Hypermethylation frequency in cancer tissue (CT) and autologous controls (AC)

The frequency of E‐cadherin gene promoter hypermethylation ranged from 0.11 to 0.66 in the CT and 0 to 0.40 in the AC of the included publications. The mean E‐cadherin gene promoter hypermethylation frequencies were 0.32 (95% CI 0.22–0.41) and 0.12 (95% CI 0.04–0.20) for CT and AC, respectively, with statistical difference (P < 0.05) (Fig 2).

Scatter plot of *E‐cadherin* gene promoter hypermethylation frequency in cancer tissue and autologous controls of non‐small cell lung cancer patients.

Meta‐analysis

Statistical heterogeneity was evaluated by I² test. Significant statistical heterogeneity was found across the included 11 publications (I² = 54.5, P < 0.05). The data was pooled through random effect model with an OR of 4.21 (95% CI 2.33–7.58) in CT compared to AC (Fig 3).

Forest plot of *E‐cadherin* promoter hypermethylation in cancer tissue (CT) versus autologous controls (AC). The squares and horizontal lines represent the study‐specific odds ratio (OR) and 95% confidence interval (CI). The area of the squares reflects the weight (inverse of the variance). The diamond represents the pooled OR and 95% CI through random effect method.

Correlation of E‐cadherin gene promoter methylation between CT and AC

Correlation of E‐cadherin gene promoter hypermethylation between CT and AC was evaluated by line regression test.

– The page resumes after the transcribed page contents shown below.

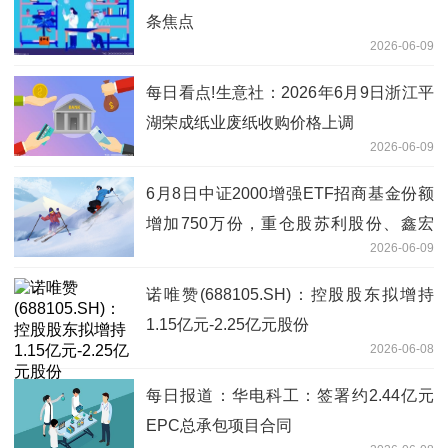
条焦点
2026-06-09
每日看点!生意社：2026年6月9日浙江平
湖荣成纸业废纸收购价格上调
2026-06-09
6月8日中证2000增强ETF招商基金份额
增加750万份，重仓股苏利股份、鑫宏
2026-06-09
业、通达股份
诺唯赞(688105.SH)：控股股东拟增持
1.15亿元-2.25亿元股份
2026-06-08
每日报道：华电科工：签署约2.44亿元
EPC总承包项目合同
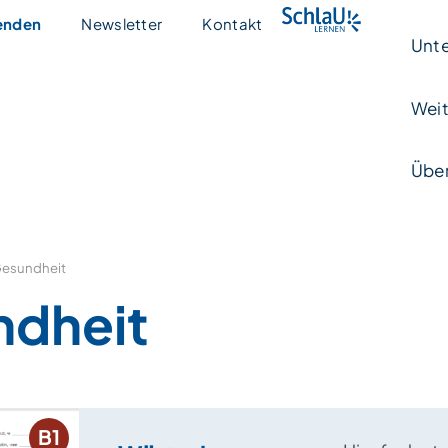
enden
Newsletter
Kontakt
Unte
Weit
Über
esundheit
ndheit
B1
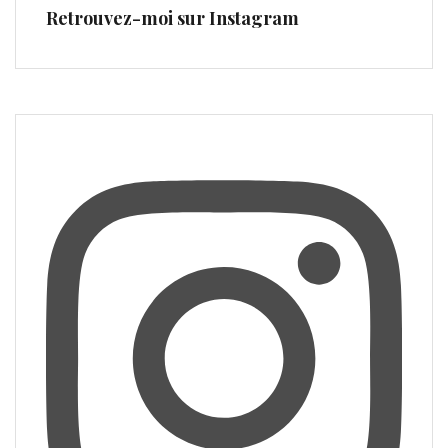
Retrouvez-moi sur Instagram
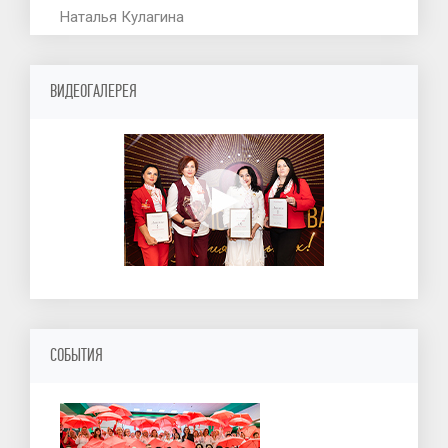
Наталья Кулагина
ВИДЕОГАЛЕРЕЯ
СОБЫТИЯ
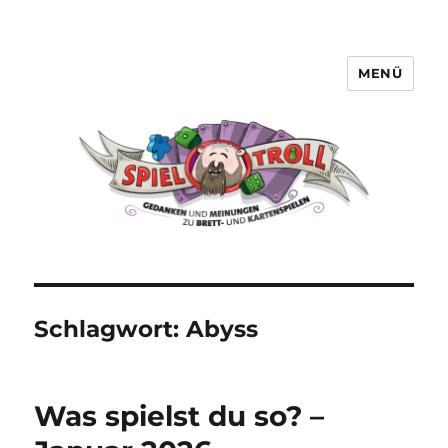
MENÜ
Spieltroll
Schlagwort:
Abyss
Was spielst du so? –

Hypermethylation correlation between CT and AC can be demonstrated by Y = 0.3431*X + 0.01231 (Fig 4).

Scatter plot of the correlation of *E‐cadherin* gene promoter methylation between cancer tissue (CT) and autologous controls (AC).

Publication bias

A Begg's funnel plot and Egger's line regression test were used to investigate possible publication bias. Slight asymmetry in the bottom of the funnel plot indicated potential publication bias; however, no publication bias was identified by Egger's line regression test (t = 0.58, P > 0.05) (Fig 5).

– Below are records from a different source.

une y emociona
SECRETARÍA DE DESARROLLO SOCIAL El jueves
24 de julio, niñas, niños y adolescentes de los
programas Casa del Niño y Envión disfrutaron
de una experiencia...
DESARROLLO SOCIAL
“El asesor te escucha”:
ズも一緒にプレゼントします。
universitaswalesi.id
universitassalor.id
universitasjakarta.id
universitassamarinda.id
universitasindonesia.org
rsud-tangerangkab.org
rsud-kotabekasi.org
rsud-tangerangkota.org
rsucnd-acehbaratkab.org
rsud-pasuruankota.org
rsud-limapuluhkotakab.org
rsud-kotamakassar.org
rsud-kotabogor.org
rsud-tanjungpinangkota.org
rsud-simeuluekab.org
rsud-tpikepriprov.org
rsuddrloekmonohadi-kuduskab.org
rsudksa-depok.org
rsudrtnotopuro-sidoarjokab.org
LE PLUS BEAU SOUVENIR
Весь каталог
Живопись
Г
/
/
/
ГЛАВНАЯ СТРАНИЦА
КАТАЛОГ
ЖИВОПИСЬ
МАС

Funnel plot with pseudo 95% confidence limits (each circle represents a separate publication for the indicated association). The area of the hollow circle reflects the weight (inverse of the variance). SE, standard error.

Discussion

Tumor suppressor gene promoter methylation is considered an important mechanism to inactivate lung cancer progression.1, 2 E‐cadherin is a classic member of the cadherin superfamily. E‐cadherin mutation or loss of expression is correlated with the progression of several carcinomas, including lung, gastric, breast, colorectal, thyroid, and ovarian cancers. Loss of function is thought to contribute to progression in cancer by increasing proliferation, invasion, and/or metastasis. Promoter hypermethylation is an important mechanism that inactivates the E‐cadherin gene.13, 19, 20 Several studies have investigated the hypermethylation status in CT and AC of NSCLC patients; however, the hypermethylation frequency differs between studies.22, 25 In addition, the statistical power of each individual study was limited by small sample sizes. Therefore, the correlation between hypermethylation of the CpG island in the promoter region of the E‐cadherin gene and lung cancer risk is inconclusive.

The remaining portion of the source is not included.